■ **Data for the task**:
###
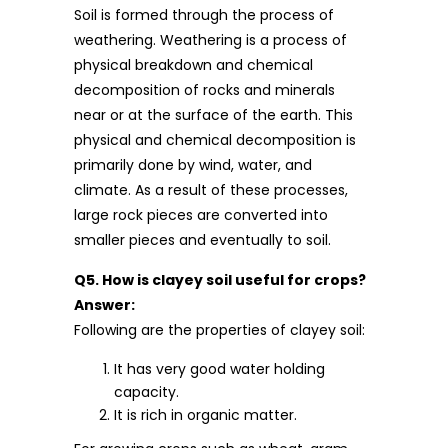
Soil is formed through the process of
weathering. Weathering is a process of
physical breakdown and chemical
decomposition of rocks and minerals
near or at the surface of the earth. This
physical and chemical decomposition is
primarily done by wind, water, and
climate. As a result of these processes,
large rock pieces are converted into
smaller pieces and eventually to soil.
Q5. How is clayey soil useful for crops?
Answer:
Following are the properties of clayey soil:
It has very good water holding
capacity.
It is rich in organic matter.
###
■ **Work request**:
Would you filter the records and copy out each line containing "physical"?

■ **Result**:
physical breakdown and chemical
physical and chemical decomposition is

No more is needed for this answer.